**Problem details**:
Below are records to transcribe in full and unchanged; omit every picture.

(Data provided)

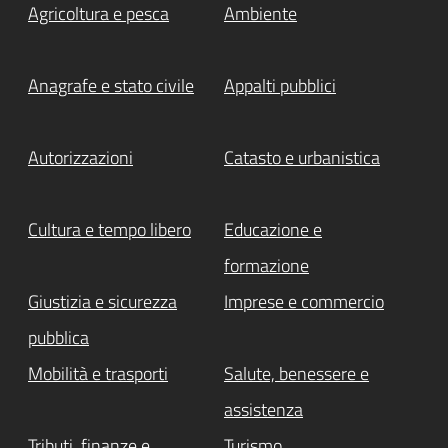
Agricoltura e pesca
Ambiente
Anagrafe e stato civile
Appalti pubblici
Autorizzazioni
Catasto e urbanistica
Cultura e tempo libero
Educazione e
formazione
Giustizia e sicurezza
Imprese e commercio
pubblica
Mobilità e trasporti
Salute, benessere e
assistenza
Tributi, finanze e
Turismo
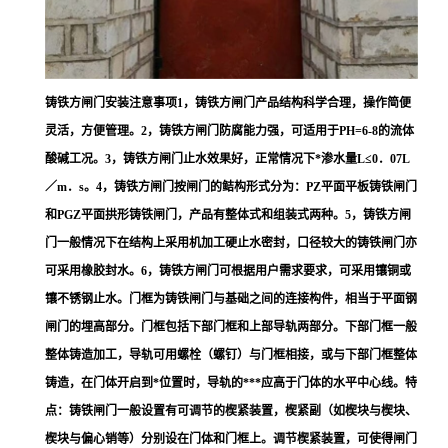
铸铁方闸门安装注意事项1，铸铁方闸门产品结构科学合理，操作简便
灵活，方便管理。2，铸铁方闸门防腐能力强，可适用于PH=6-8的流体
酸碱工况。3，铸铁方闸门止水效果好，正常情况下*渗水量L≤0．07L
／m．s。4，铸铁方闸门按闸门的鲒构形式分为：PZ平面平板铸铁闸门
和PGZ平面拱形铸铁闸门，产品有整体式和组装式两种。5，铸铁方闸
门一般情况下在结构上采用机加工硬止水密封，口径较大的铸铁闸门亦
可采用橡胶封水。6，铸铁方闸门可根据用户需求要求，可采用镶铜或
镶不锈钢止水。门框为铸铁闸门与基础之间的连接构件，相当于平面钢
闸门的埋高部分。门框包括下部门框和上部导轨两部分。下部门框一般
整体铸造加工，导轨可用螺栓（螺钉）与门框相接，或与下部门框整体
铸造，在门体开启到*位置时，导轨的***应高于门体的水平中心线。特
点：铸铁闸门一般设置有可调节的楔紧装置，楔紧副（如楔块与楔块、
楔块与偏心销等）分别设在门体和门框上。调节楔紧装置，可使得闸门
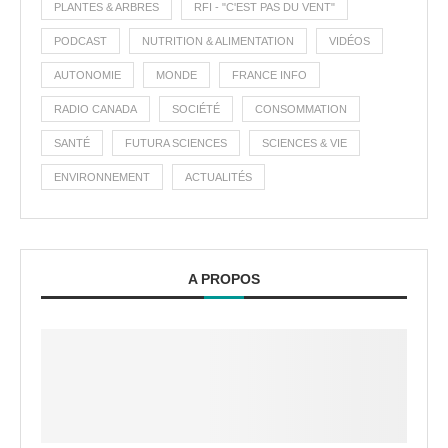
PLANTES & ARBRES
RFI - "C'EST PAS DU VENT"
PODCAST
NUTRITION & ALIMENTATION
VIDÉOS
AUTONOMIE
MONDE
FRANCE INFO
RADIO CANADA
SOCIÉTÉ
CONSOMMATION
SANTÉ
FUTURA SCIENCES
SCIENCES & VIE
ENVIRONNEMENT
ACTUALITÉS
A PROPOS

(End Data provided)

**Written response**:
Agricoltura e pesca
Ambiente
Anagrafe e stato civile
Appalti pubblici
Autorizzazioni
Catasto e urbanistica
Cultura e tempo libero
Educazione e
formazione
Giustizia e sicurezza
Imprese e commercio
pubblica
Mobilità e trasporti
Salute, benessere e
assistenza
Tributi, finanze e
Turismo
铸铁方闸门安装注意事项1，铸铁方闸门产品结构科学合理，操作简便
灵活，方便管理。2，铸铁方闸门防腐能力强，可适用于PH=6-8的流体
酸碱工况。3，铸铁方闸门止水效果好，正常情况下*渗水量L≤0．07L
／m．s。4，铸铁方闸门按闸门的鲒构形式分为：PZ平面平板铸铁闸门
和PGZ平面拱形铸铁闸门，产品有整体式和组装式两种。5，铸铁方闸
门一般情况下在结构上采用机加工硬止水密封，口径较大的铸铁闸门亦
可采用橡胶封水。6，铸铁方闸门可根据用户需求要求，可采用镶铜或
镶不锈钢止水。门框为铸铁闸门与基础之间的连接构件，相当于平面钢
闸门的埋高部分。门框包括下部门框和上部导轨两部分。下部门框一般
整体铸造加工，导轨可用螺栓（螺钉）与门框相接，或与下部门框整体
铸造，在门体开启到*位置时，导轨的***应高于门体的水平中心线。特
点：铸铁闸门一般设置有可调节的楔紧装置，楔紧副（如楔块与楔块、
楔块与偏心销等）分别设在门体和门框上。调节楔紧装置，可使得闸门
PLANTES & ARBRES
RFI - "C'EST PAS DU VENT"
PODCAST
NUTRITION & ALIMENTATION
VIDÉOS
AUTONOMIE
MONDE
FRANCE INFO
RADIO CANADA
SOCIÉTÉ
CONSOMMATION
SANTÉ
FUTURA SCIENCES
SCIENCES & VIE
ENVIRONNEMENT
ACTUALITÉS
A PROPOS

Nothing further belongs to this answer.